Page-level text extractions
☆ ☆ ☆

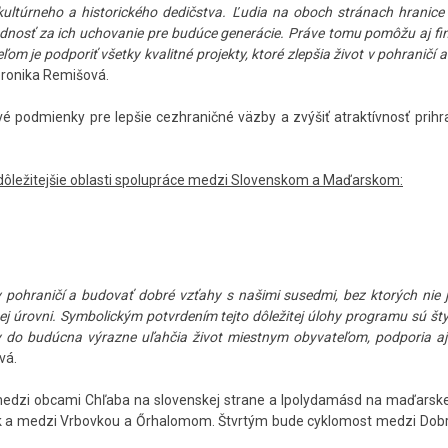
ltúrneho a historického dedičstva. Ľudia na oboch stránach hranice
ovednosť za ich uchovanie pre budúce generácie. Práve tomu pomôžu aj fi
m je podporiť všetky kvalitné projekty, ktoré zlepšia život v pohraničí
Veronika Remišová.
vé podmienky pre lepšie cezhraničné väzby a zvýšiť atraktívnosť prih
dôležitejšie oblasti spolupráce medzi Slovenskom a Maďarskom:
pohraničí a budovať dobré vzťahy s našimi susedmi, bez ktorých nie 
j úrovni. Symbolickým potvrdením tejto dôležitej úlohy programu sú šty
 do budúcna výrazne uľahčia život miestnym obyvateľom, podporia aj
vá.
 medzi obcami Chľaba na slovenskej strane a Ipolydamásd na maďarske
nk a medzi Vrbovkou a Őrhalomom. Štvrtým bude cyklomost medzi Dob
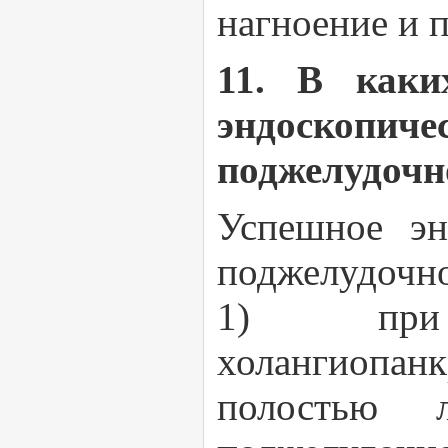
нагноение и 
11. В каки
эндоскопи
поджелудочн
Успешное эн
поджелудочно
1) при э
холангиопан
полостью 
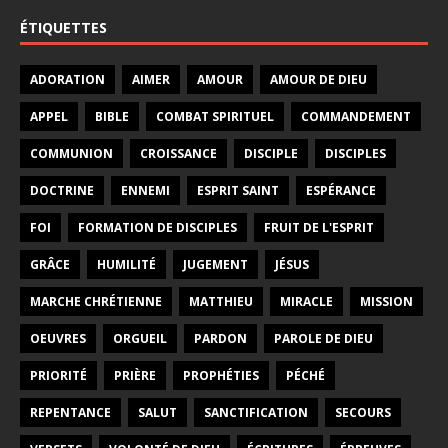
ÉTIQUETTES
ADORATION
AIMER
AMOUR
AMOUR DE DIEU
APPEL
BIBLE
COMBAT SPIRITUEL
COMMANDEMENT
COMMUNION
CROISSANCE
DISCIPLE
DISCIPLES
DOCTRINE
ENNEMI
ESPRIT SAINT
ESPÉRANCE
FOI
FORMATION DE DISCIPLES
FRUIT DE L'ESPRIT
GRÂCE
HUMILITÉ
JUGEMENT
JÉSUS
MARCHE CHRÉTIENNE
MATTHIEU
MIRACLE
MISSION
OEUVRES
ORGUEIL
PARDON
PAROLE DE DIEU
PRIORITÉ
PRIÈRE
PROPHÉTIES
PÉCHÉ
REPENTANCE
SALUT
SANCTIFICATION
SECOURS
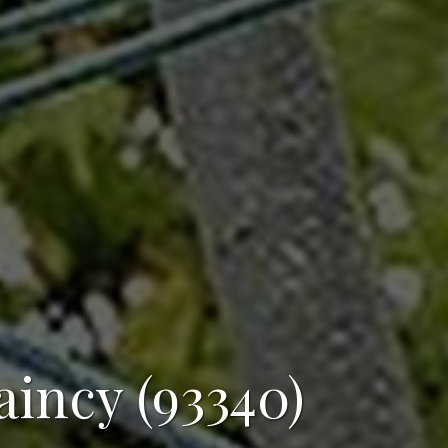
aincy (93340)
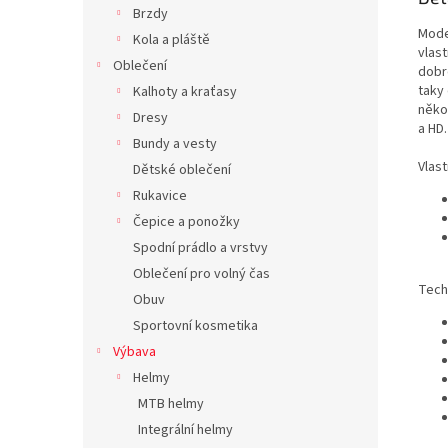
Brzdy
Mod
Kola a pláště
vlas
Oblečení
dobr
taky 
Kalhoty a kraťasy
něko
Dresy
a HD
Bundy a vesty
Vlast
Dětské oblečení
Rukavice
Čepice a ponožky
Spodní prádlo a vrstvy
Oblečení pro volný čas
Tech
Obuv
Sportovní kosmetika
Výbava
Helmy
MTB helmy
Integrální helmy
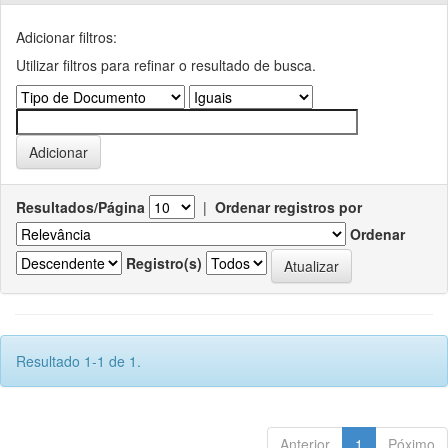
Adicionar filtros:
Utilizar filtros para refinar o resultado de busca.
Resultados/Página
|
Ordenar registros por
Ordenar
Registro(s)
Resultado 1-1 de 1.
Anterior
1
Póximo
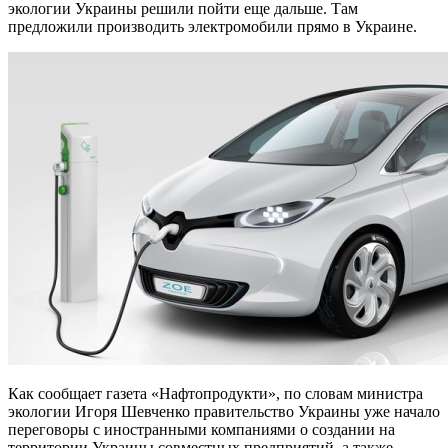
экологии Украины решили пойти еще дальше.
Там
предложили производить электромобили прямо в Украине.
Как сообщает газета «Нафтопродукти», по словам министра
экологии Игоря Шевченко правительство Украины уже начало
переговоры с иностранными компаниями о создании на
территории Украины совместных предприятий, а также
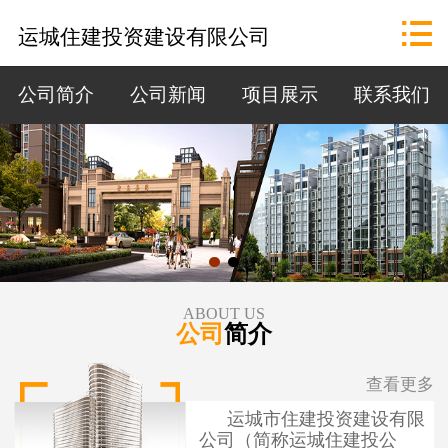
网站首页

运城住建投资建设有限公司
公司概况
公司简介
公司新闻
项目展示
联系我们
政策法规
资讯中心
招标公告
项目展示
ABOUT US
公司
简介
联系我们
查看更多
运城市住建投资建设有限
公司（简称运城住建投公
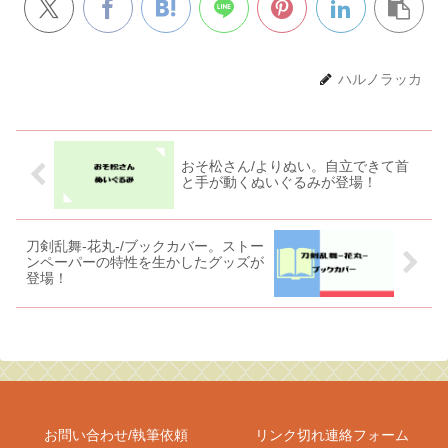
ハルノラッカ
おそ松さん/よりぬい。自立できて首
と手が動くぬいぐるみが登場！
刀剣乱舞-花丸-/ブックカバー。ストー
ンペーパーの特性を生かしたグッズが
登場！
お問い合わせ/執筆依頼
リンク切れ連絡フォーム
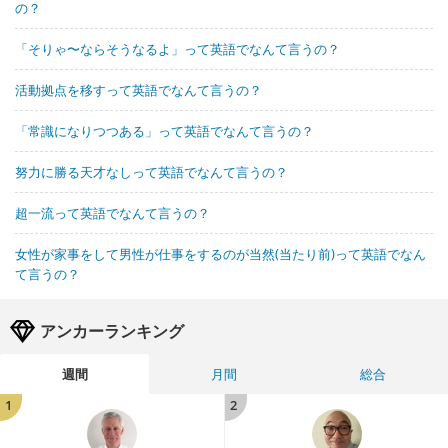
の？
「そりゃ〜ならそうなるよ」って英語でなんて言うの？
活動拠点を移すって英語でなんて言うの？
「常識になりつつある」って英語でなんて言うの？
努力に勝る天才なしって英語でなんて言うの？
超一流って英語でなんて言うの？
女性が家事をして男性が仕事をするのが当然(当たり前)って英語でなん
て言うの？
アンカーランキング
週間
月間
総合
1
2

☆ ☆ ☆

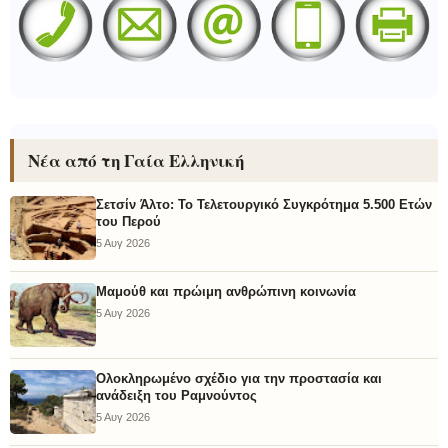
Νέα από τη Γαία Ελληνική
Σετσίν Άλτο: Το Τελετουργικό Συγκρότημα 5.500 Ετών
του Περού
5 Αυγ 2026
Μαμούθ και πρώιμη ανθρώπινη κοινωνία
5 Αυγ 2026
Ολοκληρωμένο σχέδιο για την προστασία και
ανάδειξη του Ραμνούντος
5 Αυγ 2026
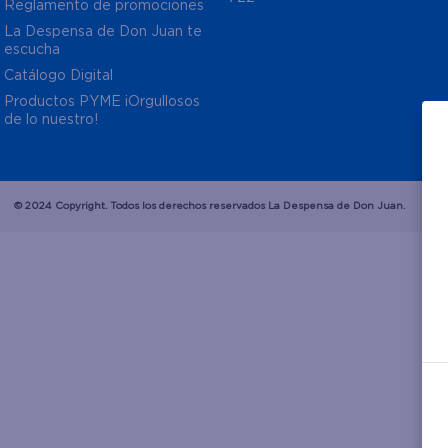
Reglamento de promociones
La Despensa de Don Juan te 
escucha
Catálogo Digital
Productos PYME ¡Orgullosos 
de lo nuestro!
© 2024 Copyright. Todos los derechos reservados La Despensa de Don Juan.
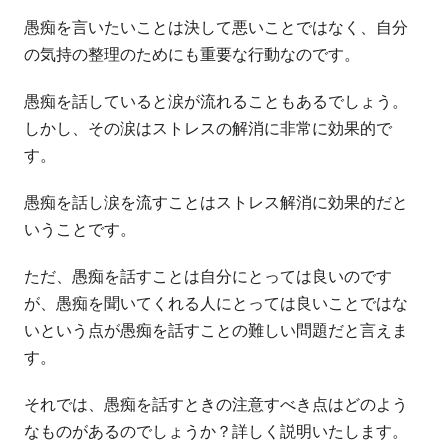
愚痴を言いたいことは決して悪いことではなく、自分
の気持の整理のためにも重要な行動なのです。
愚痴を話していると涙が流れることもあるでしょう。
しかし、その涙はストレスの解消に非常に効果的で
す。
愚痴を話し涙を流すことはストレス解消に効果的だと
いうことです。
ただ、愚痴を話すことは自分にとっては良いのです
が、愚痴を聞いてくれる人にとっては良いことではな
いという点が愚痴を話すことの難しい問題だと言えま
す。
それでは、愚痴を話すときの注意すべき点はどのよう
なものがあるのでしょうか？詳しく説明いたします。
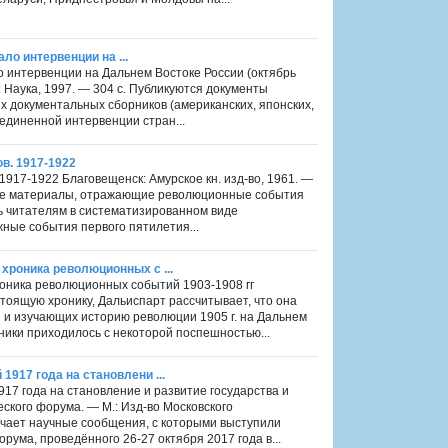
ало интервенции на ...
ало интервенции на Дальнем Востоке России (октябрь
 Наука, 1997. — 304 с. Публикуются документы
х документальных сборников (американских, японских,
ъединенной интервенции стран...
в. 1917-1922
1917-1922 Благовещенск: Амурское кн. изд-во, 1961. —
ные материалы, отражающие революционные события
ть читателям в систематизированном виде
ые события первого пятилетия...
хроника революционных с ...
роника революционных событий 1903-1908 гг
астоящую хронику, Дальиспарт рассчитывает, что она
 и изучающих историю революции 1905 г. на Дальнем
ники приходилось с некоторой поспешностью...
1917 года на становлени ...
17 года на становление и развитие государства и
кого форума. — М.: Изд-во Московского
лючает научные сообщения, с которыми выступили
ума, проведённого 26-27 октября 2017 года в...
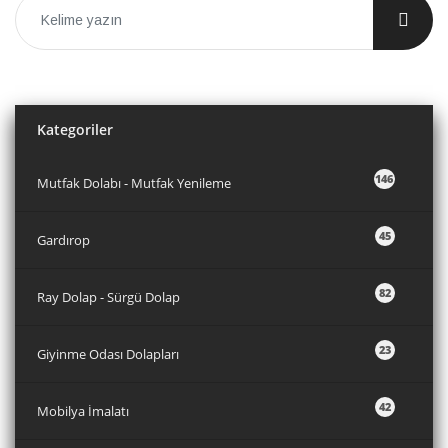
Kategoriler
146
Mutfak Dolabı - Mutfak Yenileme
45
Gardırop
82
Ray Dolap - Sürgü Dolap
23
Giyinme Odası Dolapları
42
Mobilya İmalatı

☆ ☆ ☆

■ EXERCISE DIRECTIONS:
From the line holding "ただ、愚痴を話すことは自分にとっては良いのです" to the line holding "1917-1922 Благовещенск: Амурское", both included, retype the entries above exactly and drop the pictures.

■ EXPECTED ANSWER:
ただ、愚痴を話すことは自分にとっては良いのです
が、愚痴を聞いてくれる人にとっては良いことではな
いという点が愚痴を話すことの難しい問題だと言えま
す。
それでは、愚痴を話すときの注意すべき点はどのよう
なものがあるのでしょうか？詳しく説明いたします。
ало интервенции на ...
ало интервенции на Дальнем Востоке России (октябрь
 Наука, 1997. — 304 с. Публикуются документы
х документальных сборников (американских, японских,
ъединенной интервенции стран...
в. 1917-1922
1917-1922 Благовещенск: Амурское кн. изд-во, 1961. —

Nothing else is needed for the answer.